Job Openings
Senior Cloud AI Engineer (Hybrid, Lahore, USD Salary)
About the job Senior Cloud AI Engineer (Hybrid, Lahore, USD Salary)
Requirements:
- Bachelor's or Masters degree in Computer Science, Engineering, or a related field.
- 7+ years of professional software development experience, with at least 3-4 years focused on cloud architecture and backend systems.
- Proficient in Google Cloud Platform (GCP) with hands-on experience in Compute (Cloud Run, Cloud Functions, GKE), Messaging (Pub/Sub), Storage & Databases (BigQuery, Cloud Storage, Spanner, Firestore), AI/ML tools (Vertex AI, Generative AI APIs), and Networking & Security.
- Proven experience designing and building event-driven architectures and microservices.
- Strong programming skills, preferably in Python (especially for AI/ML and GCP), Java, or Go.
- Experience with workflow orchestration tools (e.g., Apache Airflow, Cloud Workflows, or custom solutions).
- Solid understanding of AI/ML concepts, including experience with LLMs, RAG, vector databases, and building agentic or autonomous systems.
- Demonstrable experience implementing resilience patterns (retries, circuit breakers, idempotency) and ensuring system observability.
- Experience with data modeling, SQL, and NoSQL databases.
- Proficiency with CI/CD tools, containerization (Docker, Kubernetes), and infrastructure-as-code (Terraform).
- Excellent problem-solving skills and the ability to architect solutions for complex, ambiguous problems.
- Experience with building cloud-based AI, Compute, and Storage tools and concepts.
- Familiarity with knowledge graphs (e.g., Neo4j, JanusGraph) and their application in RAG or knowledge management.
- Experience with Document AI or similar document processing technologies.

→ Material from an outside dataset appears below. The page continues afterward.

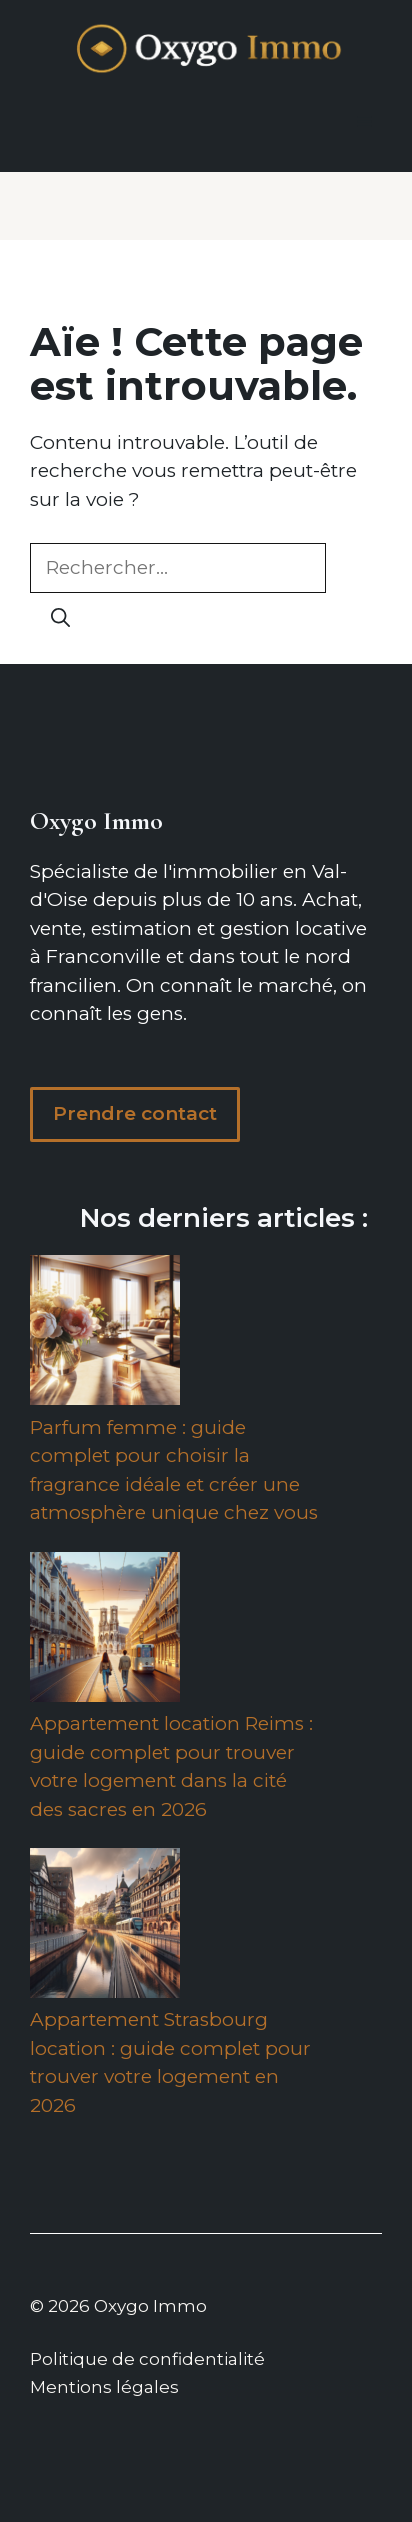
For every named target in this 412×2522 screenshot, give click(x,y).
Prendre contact (135, 1113)
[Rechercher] (60, 618)
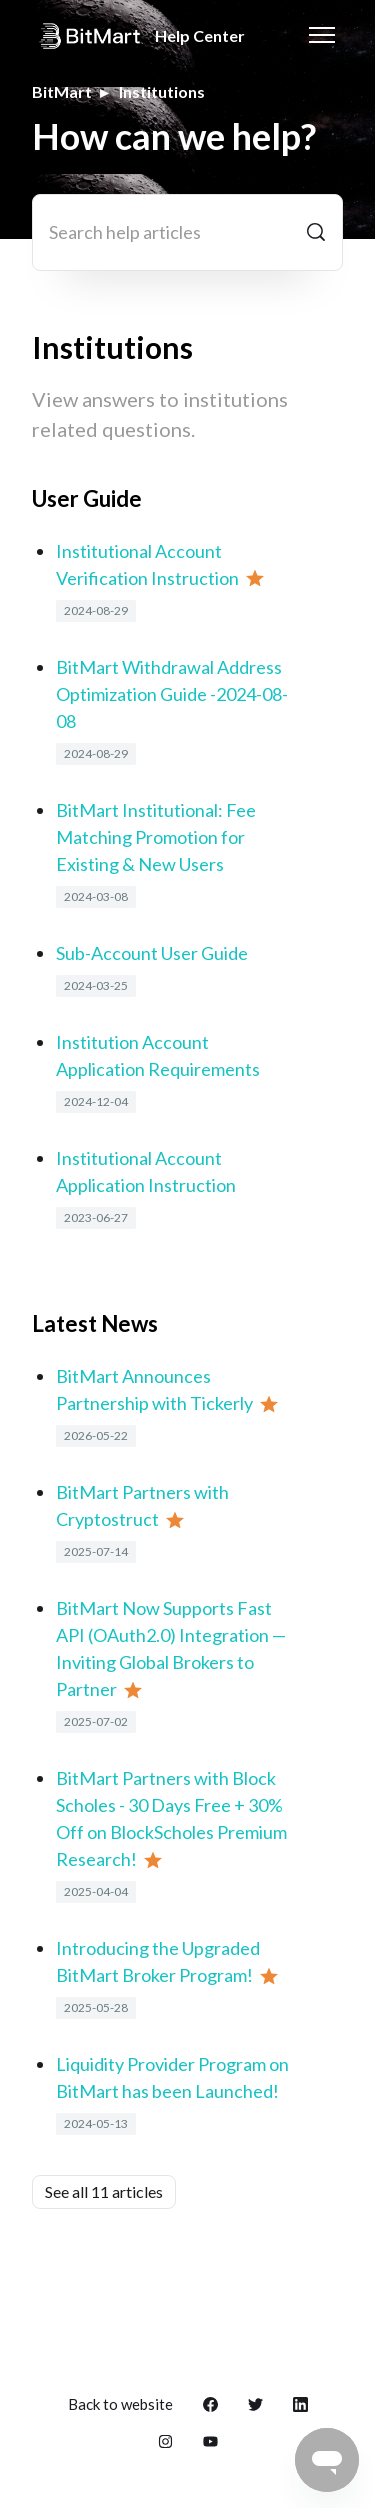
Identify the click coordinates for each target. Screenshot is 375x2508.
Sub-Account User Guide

- Understanding of front-end interactions with backend agentic systems.
Responsibilities:
- Design AI-driven systems on GCP using agentic pipelines, Pub/Sub workflows, Cloud Run, BigQuery, and automation.
- Lead backend development of core services, atomic actions, orchestration, and agentic control loops, including context, session, and history management.
- Integrate AI/ML models (LLMs, custom agents) with focus on RAG, embeddings, and prompt engineering.
- Implement resilience practices: retries, circuit breakers, backoff, mitigation patterns, and observability (logging, monitoring, watchdogs).
- Manage data persistence and flow, using tools like BigQuery for immutable record-keeping.
- Build complex workflows with validation, consensus mechanisms, and automated cleanup actions.
- Collaborate with PMs, analysts, and engineers; translate requirements; mentor and promote best practices.
- Advocate CI/CD, infrastructure as code, and automated testing for reliable deployments.
- Enforce security best practices and ensure compliance.